As told to Rebecca Reid
By the time I was in my mid-twenties I’d had a lot of experience of abortion. I’d sat with friends as they took tests, celebrated when they came back negative and helped call Marie Stopes when they showed two terrifying pink lines. But until my late twenties, I’d managed to escape the whole reproductive roulette thing personally unscathed.
But when I was 27, having been married for a few months, I found myself standing at the self check out of the supermarket. I looked up and in my eye line was a pregnancy test, reminding me that my period was late.

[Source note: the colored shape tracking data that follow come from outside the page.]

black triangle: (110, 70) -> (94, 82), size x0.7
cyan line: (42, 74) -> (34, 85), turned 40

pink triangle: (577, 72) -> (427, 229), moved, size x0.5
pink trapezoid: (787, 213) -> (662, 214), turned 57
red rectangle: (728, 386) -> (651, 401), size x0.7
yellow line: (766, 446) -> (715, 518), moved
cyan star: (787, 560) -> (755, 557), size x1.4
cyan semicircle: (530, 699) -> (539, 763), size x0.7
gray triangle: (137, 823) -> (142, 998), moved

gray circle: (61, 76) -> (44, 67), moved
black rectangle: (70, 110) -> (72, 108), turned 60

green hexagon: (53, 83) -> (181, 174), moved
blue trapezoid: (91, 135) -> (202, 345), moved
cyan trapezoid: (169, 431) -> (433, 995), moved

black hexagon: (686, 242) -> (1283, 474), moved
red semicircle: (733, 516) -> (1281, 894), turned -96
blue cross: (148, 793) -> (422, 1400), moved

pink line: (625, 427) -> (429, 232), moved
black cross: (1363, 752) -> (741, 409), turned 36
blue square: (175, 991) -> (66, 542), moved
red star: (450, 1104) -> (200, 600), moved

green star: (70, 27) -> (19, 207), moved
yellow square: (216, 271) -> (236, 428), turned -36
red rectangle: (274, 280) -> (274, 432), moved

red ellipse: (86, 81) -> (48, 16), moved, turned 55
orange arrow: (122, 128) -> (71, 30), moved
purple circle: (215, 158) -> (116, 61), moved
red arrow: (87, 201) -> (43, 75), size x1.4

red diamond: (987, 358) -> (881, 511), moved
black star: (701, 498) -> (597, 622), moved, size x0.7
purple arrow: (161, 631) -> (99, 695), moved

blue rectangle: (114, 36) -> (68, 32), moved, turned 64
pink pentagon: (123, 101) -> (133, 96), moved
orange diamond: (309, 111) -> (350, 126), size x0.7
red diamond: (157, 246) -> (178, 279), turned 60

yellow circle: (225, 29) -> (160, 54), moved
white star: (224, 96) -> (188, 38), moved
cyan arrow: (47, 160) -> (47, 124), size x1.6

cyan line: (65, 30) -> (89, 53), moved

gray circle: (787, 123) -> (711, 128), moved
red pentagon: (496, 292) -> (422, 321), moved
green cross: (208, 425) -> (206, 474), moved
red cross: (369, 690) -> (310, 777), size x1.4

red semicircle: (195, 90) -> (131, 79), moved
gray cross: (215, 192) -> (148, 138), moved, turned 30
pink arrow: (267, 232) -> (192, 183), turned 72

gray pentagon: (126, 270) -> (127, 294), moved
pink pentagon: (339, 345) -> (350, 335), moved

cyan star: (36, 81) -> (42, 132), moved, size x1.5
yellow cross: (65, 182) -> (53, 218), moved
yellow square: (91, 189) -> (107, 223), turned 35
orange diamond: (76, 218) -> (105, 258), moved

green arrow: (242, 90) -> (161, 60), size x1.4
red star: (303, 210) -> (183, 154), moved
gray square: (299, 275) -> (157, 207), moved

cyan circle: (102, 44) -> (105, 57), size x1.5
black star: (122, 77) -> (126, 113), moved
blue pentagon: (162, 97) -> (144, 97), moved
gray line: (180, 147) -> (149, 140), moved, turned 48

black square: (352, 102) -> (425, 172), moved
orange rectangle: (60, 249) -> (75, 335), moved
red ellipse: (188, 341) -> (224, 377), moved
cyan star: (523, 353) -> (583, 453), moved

Assuming that it would be fine, I took the test home, peed on it, left it on the sink and forgot about it for a few minutes. Later, I picked it up to throw it away and realised to my horror that it was positive.
I did not want a baby. I was not ready to have a baby. I was too young, too busy, too completely tangled in trying to build a career. I could barely afford to survive to the end of each month, let alone provide for a child.
My partner and I were keeping our heads above water, but only just. And apart from anything else, we didn’t want to be parents. We wanted to enjoy each other, to try and stabilise our careers.
So I booked an abortion. I did it quickly and neatly, and while the process wasn’t pleasant, it was bearable. But the part that really shocked me was the reaction to my news.
I didn’t tell many people. It’s not exactly the kind of news you shout about - I didn’t really feel like tagging myself at Marie Stopes on my Instagram story. But those I did tell were - to be totally honest - shocked. And not especially nice about it.
So many times I’ve sat with friends who are pregnant and talked them through their decision, never feeling the tiniest hint of judgement. And I firmly believe that if I had been unmarried, I’d have got the same reaction. But instead, because I was married (even though it had only been a couple of months since we got hitched) people asked: why?
‘But you’re married?’ one of my friends said. ‘You want kids eventually, right? So wouldn’t it make sense to do just do it now?’
The comments from people who thought I should stick with the pregnancy because I wasn’t that young, and because I was with my husband, really hurt. They hurt because they echoed what I felt.
There was a voice inside my head which said it was wrong to abort a pregnancy created by love, a pregnancy with a person I one day wanted to start a family with. But there was another much louder voice which was screaming ‘I am not ready and I cannot do this’.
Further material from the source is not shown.